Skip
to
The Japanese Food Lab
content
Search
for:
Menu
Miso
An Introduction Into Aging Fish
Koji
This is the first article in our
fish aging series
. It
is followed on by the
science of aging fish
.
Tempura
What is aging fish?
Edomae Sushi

####################

The data above must be repeated in its entirety, exactly as given.

■ Worked solution:
Skip
to
The Japanese Food Lab
content
Search
for:
Menu
Miso
An Introduction Into Aging Fish
Koji
This is the first article in our
fish aging series
. It
is followed on by the
science of aging fish
.
Tempura
What is aging fish?
Edomae Sushi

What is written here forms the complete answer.